Data provided Start Marker

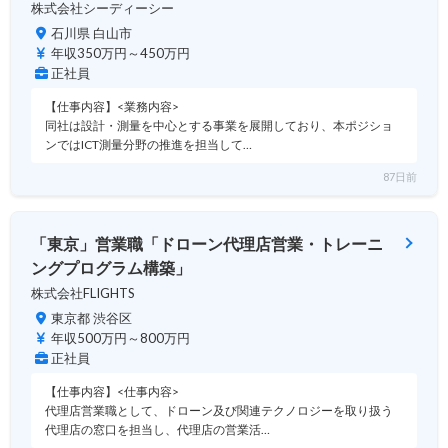
株式会社シーディーシー
石川県 白山市
年収350万円～450万円
正社員
【仕事内容】<業務内容>
同社は設計・測量を中心とする事業を展開しており、本ポジショ
ンではICT測量分野の推進を担当して…
87日前
「東京」営業職「ドローン代理店営業・トレーニ
ングプログラム構築」
株式会社FLIGHTS
東京都 渋谷区
年収500万円～800万円
正社員
【仕事内容】<仕事内容>
代理店営業職として、ドローン及び関連テクノロジーを取り扱う
代理店の窓口を担当し、代理店の営業活…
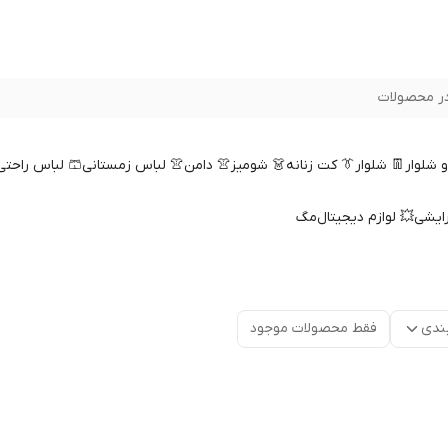
ر محصولات
 و شلوار
👖 شلوار
👔 کت زنانه
👗 شومیز
👚 دامن
👚 لباس زمستانی
🩳 لباس راحتی
رایشی
💥 لوازم دیجیتال
مگ
ندی
فقط محصولات موجود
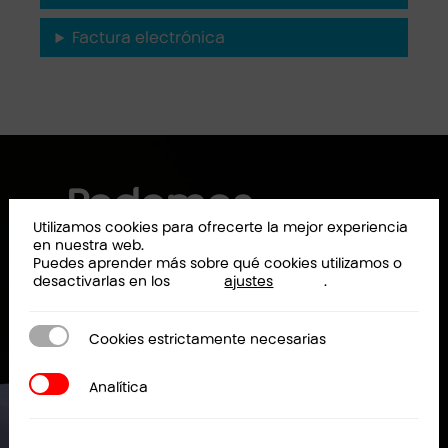
Factura electrónica
Podemos
Utilizamos cookies para ofrecerte la mejor experiencia
ayudarte a
en nuestra web.
Puedes aprender más sobre qué cookies utilizamos o
desactivarlas en los
ajustes
.
solicitar el
bono o llevar a
Cookies estrictamente necesarias
Cookies estrictamente necesarias
cabo tu
Analítica
Analítica
proyecto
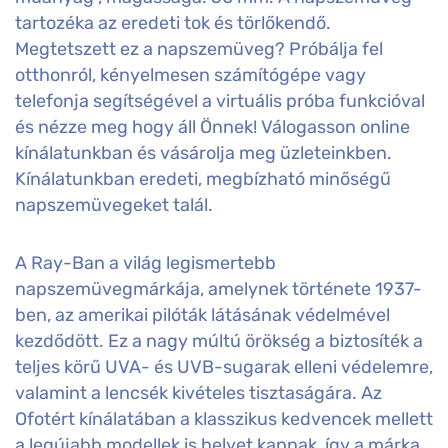
tartozéka az eredeti tok és törlőkendő.
Megtetszett ez a napszemüveg? Próbálja fel
otthonról, kényelmesen számítógépe vagy
telefonja segítségével a virtuális próba funkcióval
és nézze meg hogy áll Önnek! Válogasson online
kínálatunkban és vásárolja meg üzleteinkben.
Kínálatunkban eredeti, megbízható minőségű
napszemüvegeket talál.
A Ray-Ban a világ legismertebb
napszemüvegmárkája, amelynek története 1937-
ben, az amerikai pilóták látásának védelmével
kezdődött. Ez a nagy múltú örökség a biztosíték a
teljes körű UVA- és UVB-sugarak elleni védelemre,
valamint a lencsék kivételes tisztaságára. Az
Ofotért kínálatában a klasszikus kedvencek mellett
a legújabb modellek is helyet kapnak, így a márka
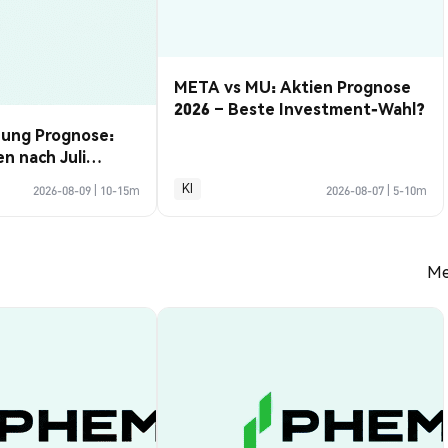
META vs MU: Aktien Prognose
2026 – Beste Investment-Wahl?
hung Prognose:
 nach Juli
n
KI
2026-08-09
|
10-15m
2026-08-07
|
5-10m
Me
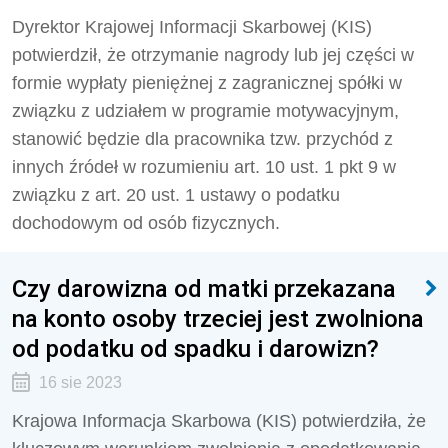
Dyrektor Krajowej Informacji Skarbowej (KIS)
potwierdził,
że otrzymanie nagrody lub jej części w
formie wypłaty pieniężnej z zagranicznej spółki w
związku z udziałem w programie motywacyjnym,
stanowić będzie dla pracownika tzw. przychód z
innych źródeł w rozumieniu art. 10 ust. 1 pkt 9 w
związku z art. 20 ust. 1 ustawy o podatku
dochodowym od osób fizycznych.
Czy darowizna od matki przekazana
na konto osoby trzeciej jest zwolniona
od podatku od spadku i darowizn?
16 sie 2023
Krajowa Informacja Skarbowa (KIS) potwierdziła, że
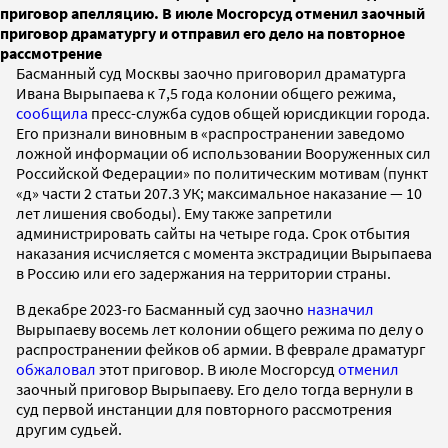
приговор апелляцию. В июле Мосгорсуд отменил заочный
приговор драматургу и отправил его дело на повторное
рассмотрение
Басманный суд Москвы заочно приговорил драматурга
Ивана Вырыпаева к 7,5 года колонии общего режима,
сообщила
пресс-служба судов общей юрисдикции города.
Его признали виновным в «распространении заведомо
ложной информации об использовании Вооруженных сил
Российской Федерации» по политическим мотивам (пункт
«д» части 2 статьи 207.3 УК; максимальное наказание — 10
лет лишения свободы). Ему также запретили
администрировать сайты на четыре года. Срок отбытия
наказания исчисляется с момента экстрадиции Вырыпаева
в Россию или его задержания на территории страны.
В декабре 2023-го Басманный суд заочно
назначил
Вырыпаеву восемь лет колонии общего режима по делу о
распространении фейков об армии. В феврале драматург
обжаловал
этот приговор. В июле Мосгорсуд
отменил
заочный приговор Вырыпаеву. Его дело тогда вернули в
суд первой инстанции для повторного рассмотрения
другим судьей.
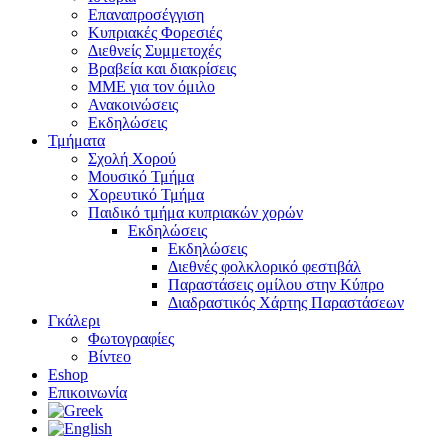
Επαναπροσέγγιση
Κυπριακές Φορεσιές
Διεθνείς Συμμετοχές
Βραβεία και διακρίσεις
ΜΜΕ για τον όμιλο
Ανακοινώσεις
Εκδηλώσεις
Τμήματα
Σχολή Χορού
Μουσικό Τμήμα
Χορευτικό Τμήμα
Παιδικό τμήμα κυπριακών χορών
Εκδηλώσεις
Εκδηλώσεις
Διεθνές φολκλορικό φεστιβάλ
Παραστάσεις ομίλου στην Κύπρο
Διαδραστικός Χάρτης Παραστάσεων
Γκάλερι
Φωτογραφίες
Βίντεο
Eshop
Επικοινωνία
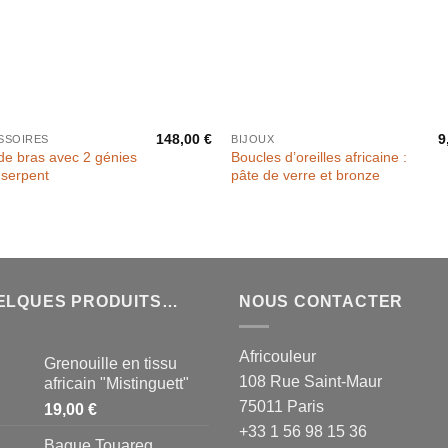
148,00
€
9
SSOIRES
BIJOUX
de bras avec 2 génies
Boucles d’oreilles africaine :
 serpent
pâte de verre et bronze
ELQUES PRODUITS…
NOUS CONTACTER
Africouleur
Grenouille en tissu
108 Rue Saint-Maur
africain "Mistinguett"
75011 Paris
19,00
€
+33 1 56 98 15 36
Bague Touareg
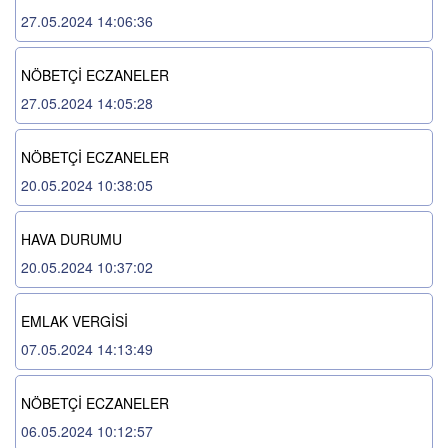
27.05.2024 14:06:36
NÖBETÇİ ECZANELER
27.05.2024 14:05:28
NÖBETÇİ ECZANELER
20.05.2024 10:38:05
HAVA DURUMU
20.05.2024 10:37:02
EMLAK VERGİSİ
07.05.2024 14:13:49
NÖBETÇİ ECZANELER
06.05.2024 10:12:57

Data provided End Marker

_Exercise aim:_ From the entries above, list each line with "eredeti" in it.

_Task result:_
tartozéka az eredeti tok és törlőkendő.
Kínálatunkban eredeti, megbízható minőségű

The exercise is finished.